Donald Trump and JD Vance hold their first joint campaign rally since the Republican National Convention

Republican presidential nominee former President Donald J. Trump holds his first public campaign rally with his running mate, vice presidential nominee U.S. Senator J.D. Vance (R-OH) (not pictured), at Van Andel Arena on July 20, 2024, in Grand Rapids, Michigan. (Bill Pugliano/Getty Images)

One result of Trump’s media campaign is that Harris finally accepted important questions from his press corps (this was after her 70-second speech with short, concise answers). Trump is up against a media establishment that treats Harris like a queen.

I don’t take credit away from Harris or her savvy over the past three weeks. Having watched several of her television interviews while Biden was still campaigning, I told people she had improved greatly compared to the hesitant, hyper-cautious speaker of the early days.

But the mainstream press hasn’t made an issue of Harris’s refusal to grant a single interview, despite constantly criticizing Biden for avoiding the media. She simply downplays it by saying she expects it to be by the end of the month. Yet Trump and JD Vance have pushed the issue so hard that journalists have been forced to cover the controversy, framing it as “Republicans impeach Harris” when that should also be part of their job.

The former president said he would be less divisive after barely surviving that horrific assassination attempt, but he soon announced he was abandoning that strategy — a classic Trump pattern. He called Harris dumb as a rock and questioned her racial identity before the National Association of Black Journalists.

TRUMP VS. NABJ: HOSTILITY AND QUESTIONS ABOUT JOURNALISM

Trump also said Harris' team was using artificial intelligence to simulate large crowds at the Detroit airport, when wider shots showed there was an audience of thousands.

And he may have been baffled by what he says was an illegal hack, with internal documents sent to three outlets – Politico, the Washington Post and the New York Times – that refused to publish the material.

“I absolutely hate the fake news media,” he posted after the conversation with Musk.

But Trump has a much easier path to 270 and is likely to win. Harris is attracting new supporters, but she is also losing among some demographic groups that favored Biden. Consider her the underdog. She has to deal with her political swings and convince voters that the first Black and Asian-American president would be a plausible commander in chief.

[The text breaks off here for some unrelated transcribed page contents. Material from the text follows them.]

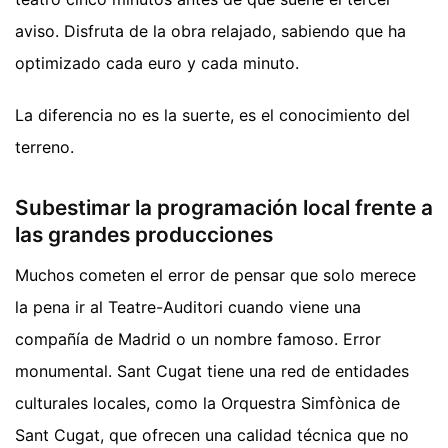
aviso. Disfruta de la obra relajado, sabiendo que ha
optimizado cada euro y cada minuto.
La diferencia no es la suerte, es el conocimiento del
terreno.
Subestimar la programación local frente a
las grandes producciones
Muchos cometen el error de pensar que solo merece
la pena ir al Teatre-Auditori cuando viene una
compañía de Madrid o un nombre famoso. Error
monumental. Sant Cugat tiene una red de entidades
culturales locales, como la Orquestra Simfònica de
Sant Cugat, que ofrecen una calidad técnica que no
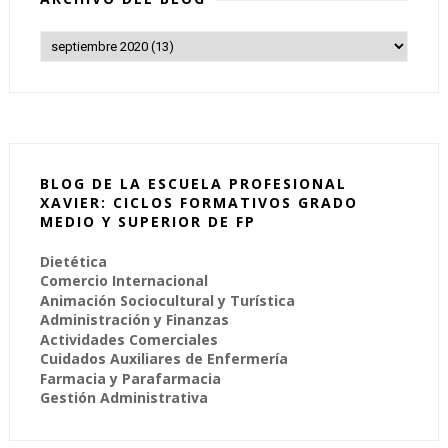
BLOG DE LA ESCUELA PROFESIONAL
XAVIER: CICLOS FORMATIVOS GRADO
MEDIO Y SUPERIOR DE FP
Dietética
Comercio Internacional
Animación Sociocultural y Turística
Administración y Finanzas
Actividades Comerciales
Cuidados Auxiliares de Enfermería
Farmacia y Parafarmacia
Gestión Administrativa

US VOTING POLICY - HARRIS-WALZ

U.S. Vice President and Democratic presidential candidate Kamala Harris waves as she boards Air Force Two at San Francisco International Airport August 11, 2024 in San Francisco, California, while returning to Washington, DC. (JULIA NIKHINSON/POOL/AFP via Getty Images)

One sign that's no longer unthinkable: Politico has an article about how “progressive national security professionals are already eyeing positions in a potential Kamala Harris administration.”

Time's cover story is overwhelmingly optimistic. Her enthusiasm “resembled Barack Obama's early days… She seems to rise to the moment: a former prosecutor running against a convicted felon.”

And: “Harris's rebranding — the happy-warrior attitude, the viral memes, the disapproving glare at Republican weirdos — has already accomplished what no opponent of Trump has ever been able to do: steal the spotlight from him.”

CLICK HERE TO GET THE FOX NEWS APP

We'll see how far this new wave can take her.